Robert Fripp has declared that he will never return to perform live with King Crimson. In a new interview granted to Uncut, the English musician returned to talk about the heart problems he faced last year and the consequences that changed his relationship with live activity. The eighty-year-old guitarist had suffered a heart attack while in Italy for one of the Guitar Craft courses. The hospitalization had already been told in 2025 during “Upbeat Moments”, the format created together with his wife Toyah Willcox. At the time, the couple also temporarily suspended their popular YouTube series “Sunday Lunch.” Fripp had explained that he was admitted to intensive care in Bergamo and underwent two emergency surgeries after being diagnosed with a trifurcated artery. Retracing those moments, the guitarist said that he initially mistook the heart attack for simple heartburn. It was a member of the Orchestra of Crafty Guitarists who took him to hospital.
In the interview with Uncut, Fripp explained that he had radically changed his lifestyle after the operation, introducing gym and yoga into his daily routine. “I haven't felt this good in decades,” he said, adding that physical recovery was surprisingly fast after the insertion of a stent and subsequent second surgery.
The discussion on King Crimson's live future is clearer, however. “Playing the guitar with King Crimson is like doing an Olympics.
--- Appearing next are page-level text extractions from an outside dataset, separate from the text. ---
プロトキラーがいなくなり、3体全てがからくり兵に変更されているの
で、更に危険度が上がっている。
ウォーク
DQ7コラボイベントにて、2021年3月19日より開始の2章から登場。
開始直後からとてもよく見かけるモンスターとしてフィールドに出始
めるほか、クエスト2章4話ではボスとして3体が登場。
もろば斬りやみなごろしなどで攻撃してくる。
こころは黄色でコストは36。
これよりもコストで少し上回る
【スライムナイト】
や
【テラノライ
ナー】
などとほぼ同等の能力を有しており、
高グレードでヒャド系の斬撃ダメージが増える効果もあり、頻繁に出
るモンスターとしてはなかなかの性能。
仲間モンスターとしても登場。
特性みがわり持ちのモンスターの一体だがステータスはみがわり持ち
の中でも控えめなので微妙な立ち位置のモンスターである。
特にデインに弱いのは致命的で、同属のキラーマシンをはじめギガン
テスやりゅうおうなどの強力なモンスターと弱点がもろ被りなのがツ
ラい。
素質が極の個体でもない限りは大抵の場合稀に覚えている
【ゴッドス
I had set myself standards with semiquavers at 156 or 158 beats per minute: now it's very difficult to recover that level. There are certain performances that today, I have to accept, are enormous challenges. But I no longer feel the need to perform live.” Fripp then added: “This is just the beginning of a new chapter away from the scene. I want to work with Guitar Craft students, putting all my effort into it.”
Fripp finally denied the existence of a new King Crimson album in the works: “It was supposed to be Jakko Jakszyk who took care of it, but I think he was involved in other works and in the end it never reached me.” “Sunday Lunch”, born in 2020 during the lockdown as a simple creative outlet shared with Toyah Willcox, has become a cult online phenomenon over the years, until it was transformed into a live show also brought to the stage of the Glastonbury Festival in 2023.